K-popは、ファンによるものはもちろん、各音楽番組でのプロ仕様の撮影体制といった業界内からのものも含め、ファンカムを切り開いてきたことで知られている。単独のコンサート映像や個々のメンバーのファンカムは、長年にわたってチャート、売上、そしてアーティスト全体の人気に影響を与えてきた。最近の例としては、2026年2月にソウルで行われたコンサート中の楽曲パフォーマンスの断片が爆発的な反応を呼び、ITZYの「THAT’S A NO NO」が瞬く間に拡散したことが挙げられる。楽曲リリースから6年後、しかもB面曲でありながら、その急激な人気上昇によって、グループはMCountdownでほかのアーティストの真新しいタイトル曲と並んで初めて同曲を披露することになった。K-popが国際的に拡大した背景には、こうした状況が大きく寄与している。ジャンルとして世界ツアーを開催するだけの基盤が整う前から、韓国音楽を国境の外へ広げてきたのだ。

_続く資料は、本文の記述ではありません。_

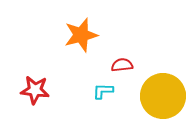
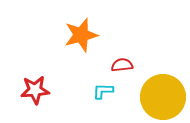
red star: rotated 12 degrees counterclockwise
yellow circle: moved 1 px down
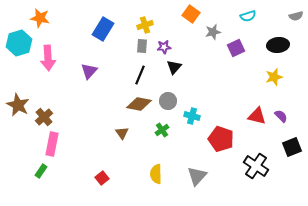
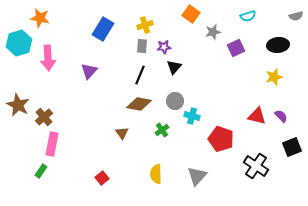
gray circle: moved 7 px right
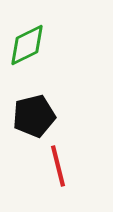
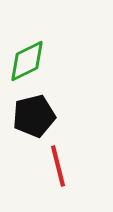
green diamond: moved 16 px down
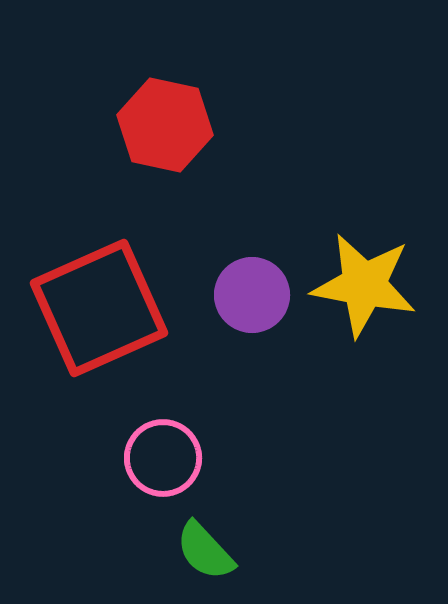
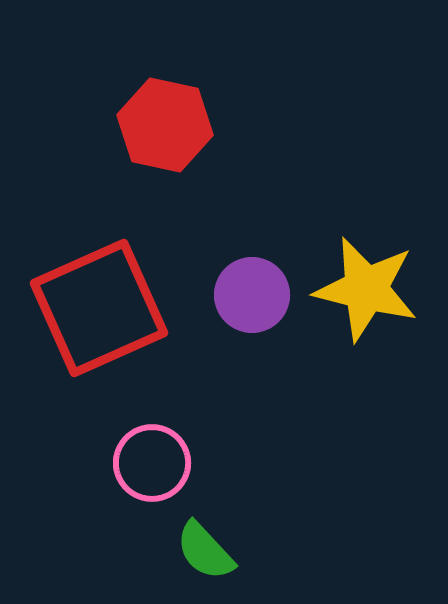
yellow star: moved 2 px right, 4 px down; rotated 3 degrees clockwise
pink circle: moved 11 px left, 5 px down
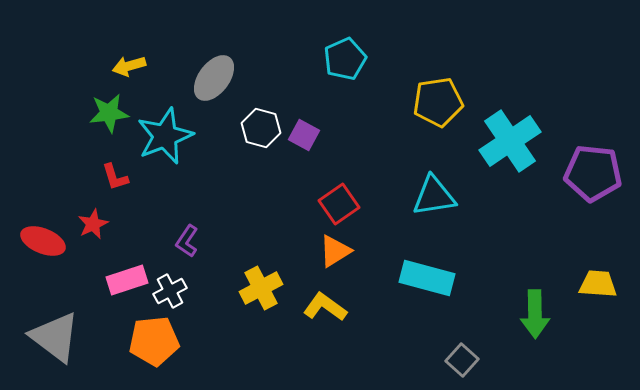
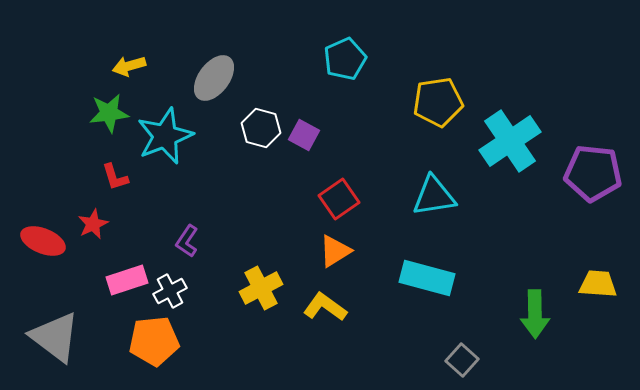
red square: moved 5 px up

同時に、K-popファンはアイドルとのやり取りを撮影することで悪名高い。たとえ主催者が定めたルールに反していてもだ。サウンドチェック、コンサート、ファンサイン会、ハイタッチ、従来型のミート&グリート、終演後の見送りなど、どんな場面であれ、体験を共有する何千もの映像がイベントのたびにSNSへ流れ込む。ファンは、アイドルにカメラ目線をしてほしい、自分のスマホで自撮りしてほしい、特定のバイラルミームを真似してほしいと書かれたボードを掲げる。とりわけ見送り映像はSNS向けに設計されていることが多く、一部のグループはファンがアイドルと一緒にリールやTikTok動画を撮ることを認めており、多くの人が限られた時間をそれに費やしている。これらもまた、ステージ上でもステージ外でもグループの魅力を示すマーケティングになりうる。ただ、デジタルを介さずに個人的に交流する代わりに撮影に時間を使うファンの選択、ましてやそれを理由にルールを破る行為は、K-popの場におけるスマホの存在感の大きさを浮き彫りにする。そして、たとえ公演中の視界が少し良くなるとしても、スマホ禁止への前向きな反応が期待しにくいことを示している。

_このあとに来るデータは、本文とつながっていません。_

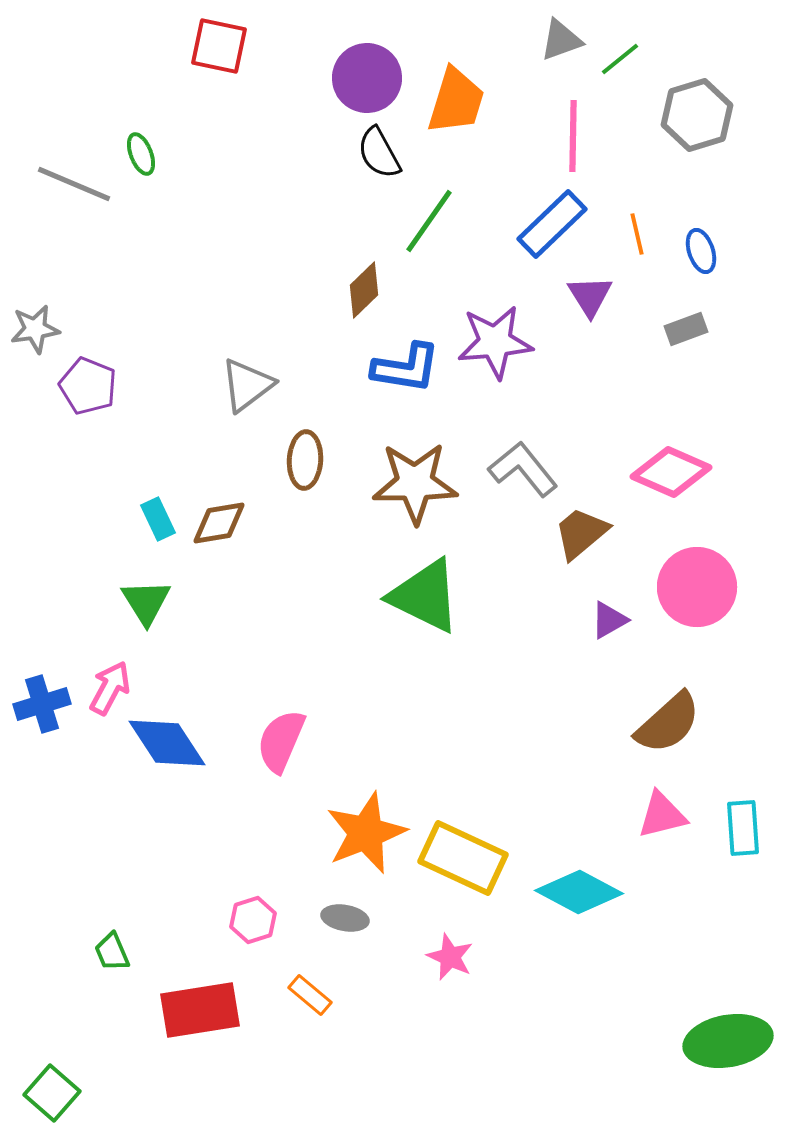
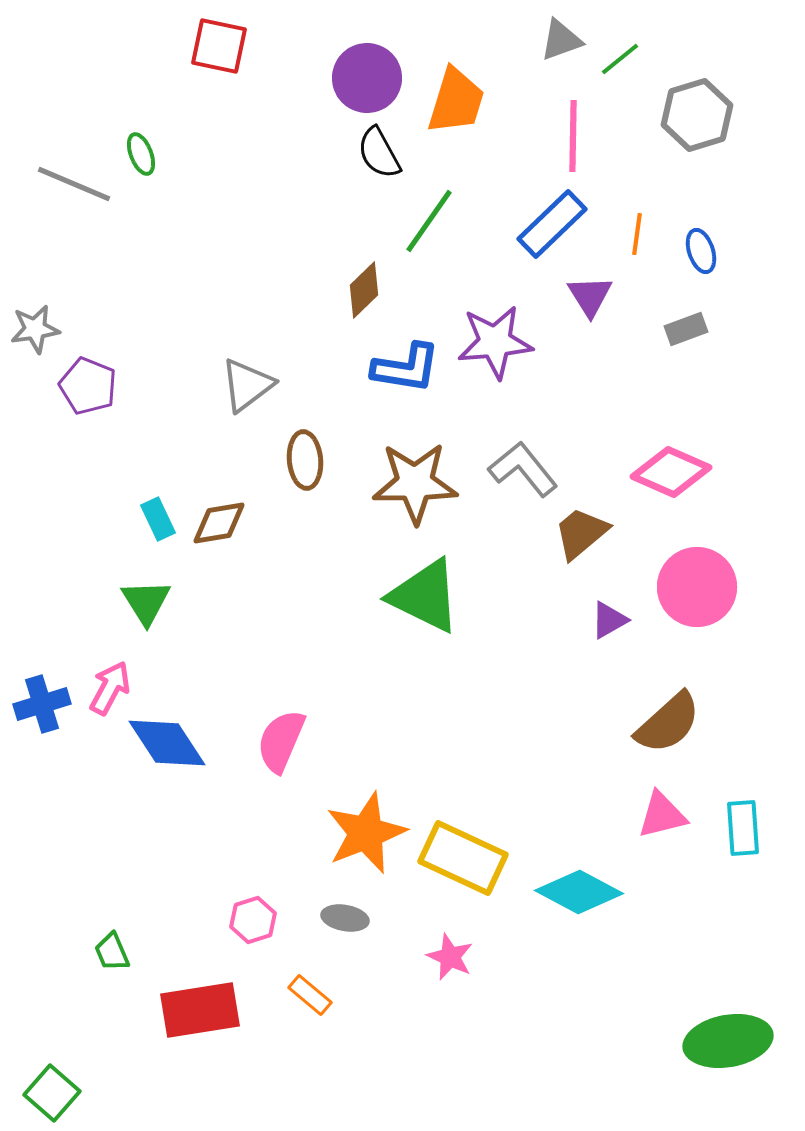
orange line at (637, 234): rotated 21 degrees clockwise
brown ellipse at (305, 460): rotated 8 degrees counterclockwise
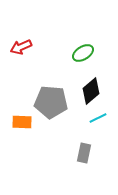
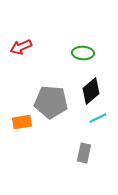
green ellipse: rotated 35 degrees clockwise
orange rectangle: rotated 12 degrees counterclockwise
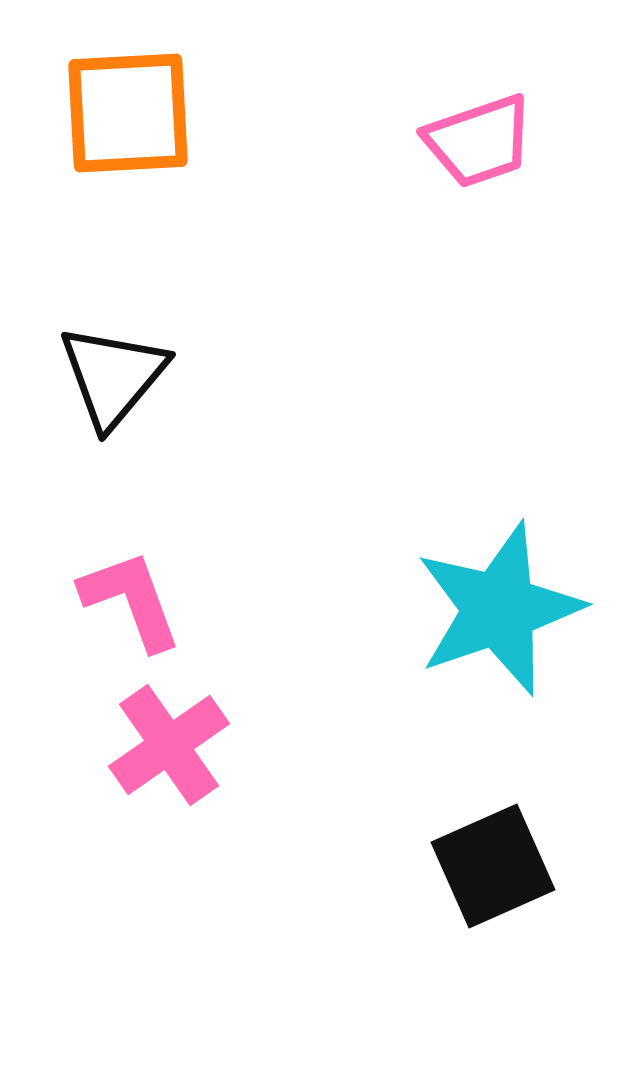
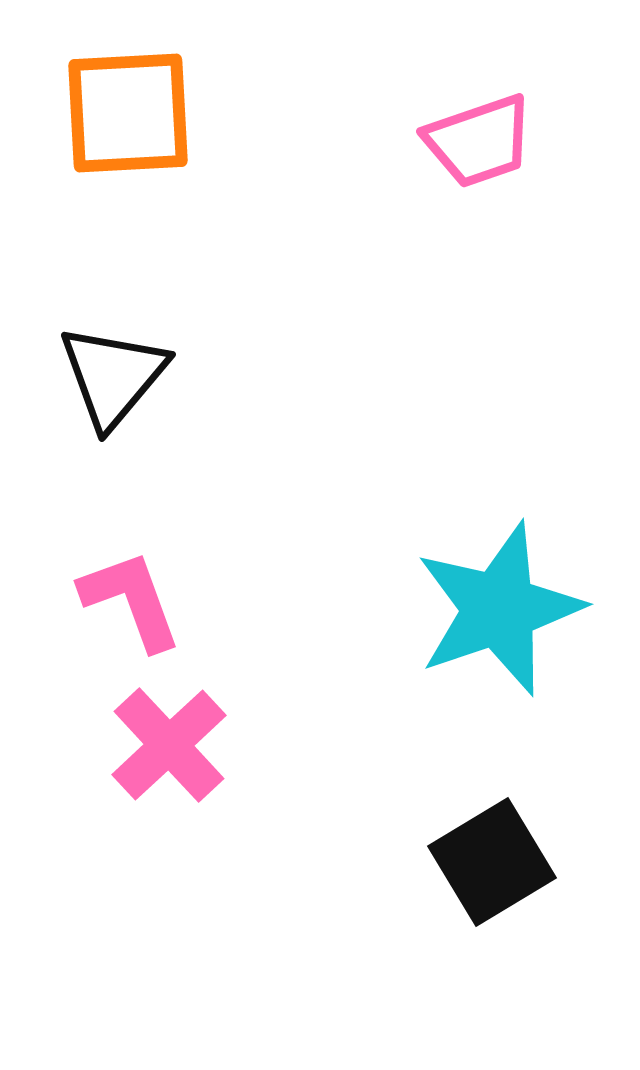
pink cross: rotated 8 degrees counterclockwise
black square: moved 1 px left, 4 px up; rotated 7 degrees counterclockwise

K-pop全体で広範なスマホ禁止が導入される可能性は低そうだ。自然発生的なデジタル・マーケティングを妨げるだけでも、多くの会社が二の足を踏むだろうし、ファンがライヴパフォーマンスを体験し共有する方法にファン撮影映像はあまりにも深く組み込まれているため、簡単には取り除けない。しかし、それが特別なイベントや、CORTISの<PUT YOUR PHONE DOWN>ツアータイトルが示すような、より親密な雰囲気のために使われることを妨げるものではない。BTS、SEVENTEEN、Stray Kids、ATEEZなどが最近リリースしているように、ライブコンサート映画やオンライン視聴パッケージが増えるなかで、企業が限定性を商業的な武器として活用し、ファン撮影コンテンツに頼れなくなった観客を引きつける余地はある。
K-popの国際的な躍進は、スマホによって築かれた。業界がそれを、たとえ選択的にでも、置こうとするのかどうか。それがいま残された問いだ。